Lösung des Problems war im BIOS bei der Festplattensektion von IDE auf AHCI zu schalten.


----------



## tombe (11. November 2013)

Ich konnte das Problem inzwischen lösen: es fehlte der SATA Festplattentreiber der auf der Installatons CD nicht drauf war.

Aber um trotzdem auf die BIOS Einstellung zurückzukommen. Was bedeuten bzw. bewirken diese? Man weiß ja nie wofür man es nochmal gebrauchen kann.

Danke für die Hilfe

Thomas


----------



## sheel (11. November 2013)

Deswegen war die Frage, ob das OS vorinstalliert war 
Wundert mich, dass die vorige Eigeninstallation problemlos ging und jetzt nicht mehr...
jedenfalls gehts ja jetzt.

IDE/SATA: Einfach gesagt:
Es gibt ja zwei im Heimgebrauh relevante Anschlussarten für Festplatten,
PATA/IDE (diese breiten Bandkabel) und das neuere SATA.
Man muss eben das nehmen, das Mainboard/Festplatte als Anchluss anbieten.

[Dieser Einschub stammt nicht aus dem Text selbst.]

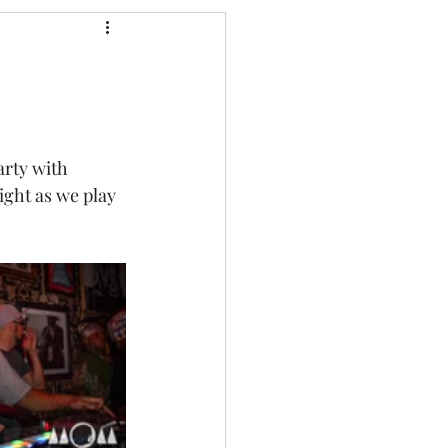
arty with 
ight as we play 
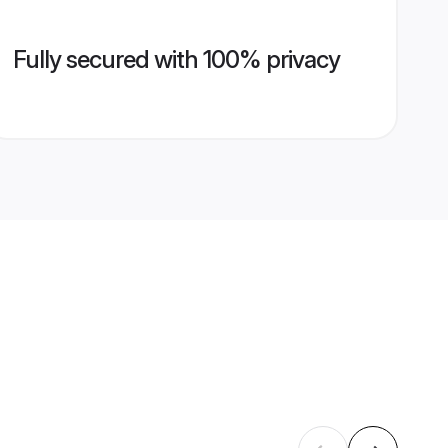
Fully secured with 100% privacy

SATA ist nicht nur im Allgemeinen schneller, sondern hat auch einige weitere Funktionen,
die es bei IDE einfach nicht gibt. Das Problem dabei ist, dass XP mit Standardtreibern etc.
damit überhaupt nicht zurechtkommt (ab Vista gehts von selbst schon)
Dann kann man a) passende Treiber nehmen
b) haben viele Mainboards mit Sata eine Art Kompatibilitätsmodus,
bei dem zwar schon auch alles über die ATA-Kabel geht,
aber funktional mit IDE zusammenpasst und daher auch mit XP funktioniert.
Muss aber eben erst passend eingestellt werden.


----------